Zgodnie z zapowiedzią prezydenta Algierii Abdelaziza Butefliki czwartkowe wybory parlamentarne mają dać początek nowej polityce reform. Europejscy analitycy zastrzegają, że m.in. od frekwencji zależy, czy elity polityczne otrzymają mandat do dalszych rządów.
Wiceszef misji obserwacyjnej Unii Europejskiej Jarek Domański powiedział PAP, że wybory do parlamentu wpisują się w regionalny kontekst zmian w Afryce Północnej, zapoczątkowanych przez zeszłoroczną arabską wiosnę. I choć Algieria nie powtórzyła scenariusza Tunezji, Libii czy Egiptu, algierskie elity są świadome konieczności kontynuowania reform.
Misja UE od marca przygląda się algierskiemu procesowi wyborczemu.
W styczniu zostało anulowane prawo zakazujące rejestracji nowych partii politycznych, dzięki czemu w czwartkowych wyborach wystartują 44 partie, w tym 21 nowych. Zniesiony również został stan wyjątkowy.
Najsilniejsza na algierskiej scenie politycznej pozostaje koalicja prezydencka, w której skład wchodzi Front Wyzwolenia Narodowego oraz Narodowe Zgromadzenie na rzecz Demokracji. Obie partie w obecnym parlamencie dysponują największą liczbą miejsc.
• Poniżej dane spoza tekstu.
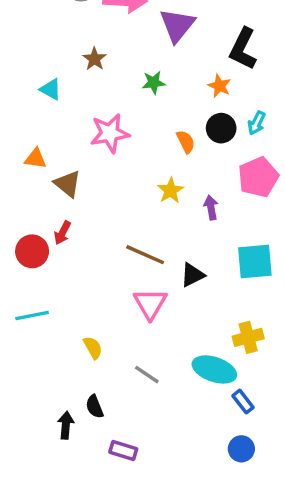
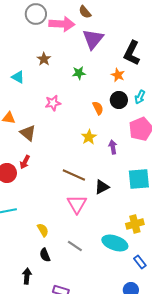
pink star: (110, 133) -> (53, 103), size x0.7
blue rectangle: (243, 402) -> (140, 262), moved
black semicircle: (95, 407) -> (45, 255), moved

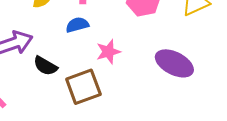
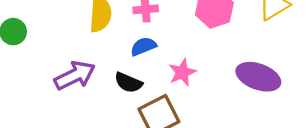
black semicircle: (45, 66) -> (128, 83), moved

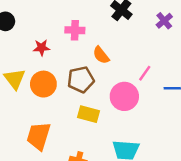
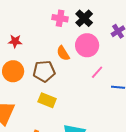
pink cross: (75, 30) -> (60, 18), moved
pink circle: (124, 96) -> (87, 45), moved

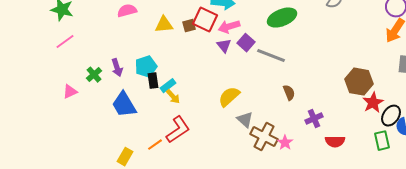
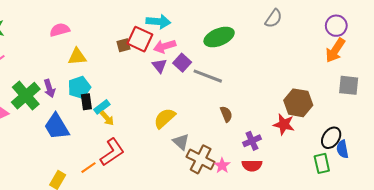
yellow triangle: (164, 25) -> (77, 57), moved
green cross: (94, 75) -> (26, 96), size x1.8
red star: (373, 103) -> (284, 124), moved, turned -30
red semicircle: (335, 142) -> (252, 166), moved

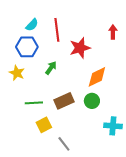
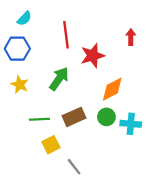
cyan semicircle: (32, 25) -> (24, 19), moved
blue hexagon: (27, 47) -> (17, 49), moved
green arrow: (51, 68) -> (59, 79), size x1.5
cyan cross: (113, 126) -> (131, 124), moved

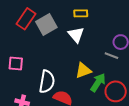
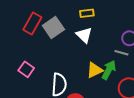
pink square: (16, 63) -> (26, 69), turned 35
green arrow: (98, 82) -> (109, 70), moved

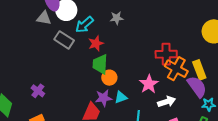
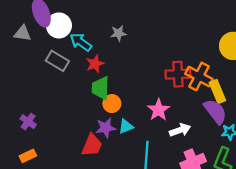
gray triangle: (44, 18) -> (22, 33), moved
cyan arrow: (84, 25) -> (81, 42), turned 78
orange cross: (176, 69) -> (199, 76), moved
Opozycję ma stanowić Koalicja Zielona Algieria z udziałem umiarkowanie islamistycznej partii Ruch Społeczeństwa na rzecz Pokoju (dawniej Ruch Społeczności Islamskiej-Hamas). Ugrupowanie to bliskie jest w retoryce egipskiemu Bractwu Muzułmańskiemu, współpracuje z islamistami w Maroku i Tunezji.
Jednak problem algierskiej sceny politycznej polega na tym, że nie ma realnej alternatywy dla partii rządzących, brakuje bowiem prawdziwej opozycji. Zielona Koalicja jest tak naprawdę częścią establishmentu i ma czterech ministrów w obecnym rządzie.
Faworytem wyborów mogą okazać się partie religijne, takie jak Front na Rzecz Sprawiedliwości i Rozwoju wraz z charyzmatycznym przywódcą Abdallahem Dżaballahem. Nie ma jednak takiej pewności, gdyż poparcie dla tej partii może ograniczyć się do wąskiego elektoratu islamskiego.
Analitycy dodają, że prawdziwą opozycję mógłby stanowić Front Sił Socjalistycznych, partia o korzeniach socjalistyczno-demokratycznych. Jednak ma ona etykietę przypisanej do kabylskiej mniejszości z Tizi Ouzu i raczej również nie zdobędzie szerokiego elektoratu.
Obserwatorzy europejscy w rozmowie z PAP wskazywali, że w społeczeństwie było niewielkie zainteresowanie kampanią wyborczą. "Czasami mieliśmy wrażenie, że francuska kampania prezydencka cieszyła się większą popularnością" - powiedział PAP Domański.
Jak podkreślają analitycy, niska frekwencja wyborcza będzie czerwoną kartką dla klasy politycznej, oznaczającą, że ludzie nie mają zaufania do władzy oraz że wymagane są zmiany wykraczające daleko poza retorykę historycznych zasług walki o niepodległość, którą wciąż posługuje się Front Wyzwolenia Narodowego.
Domański, zapytany, czy w okresie przedwyborczym zaobserwowano jakieś nieprawidłowości, powiedział, że czas na ocenę przyjdzie później. Wyraził jednak zaniepokojenie faktem, że do dnia wyborów obserwatorzy nie otrzymali listy wyborczej, do której dostęp jest standardem i powszechną praktyką.
Misja Unii Europejskiej, która po raz pierwszy została zaproszona przez rząd Algierii do obserwacji wyborów, składa się z zespołu ekspertów oraz 100 obserwatorów reprezentujących kraje członkowskie Unii Europejskiej oraz Norwegii i Szwajcarii.
Po raz pierwszy w historii misji obserwacyjnych jej wiceszefem został Polak. Do misji dołączą również przedstawiciele Parlamentu Europejskiego oraz dyplomaci akredytowani w Algierii. Wybory będzie obserwować także pięć innych organizacji, w tym przedstawiciele Ligii Arabskiej, Unii Afrykańskiej oraz ONZ.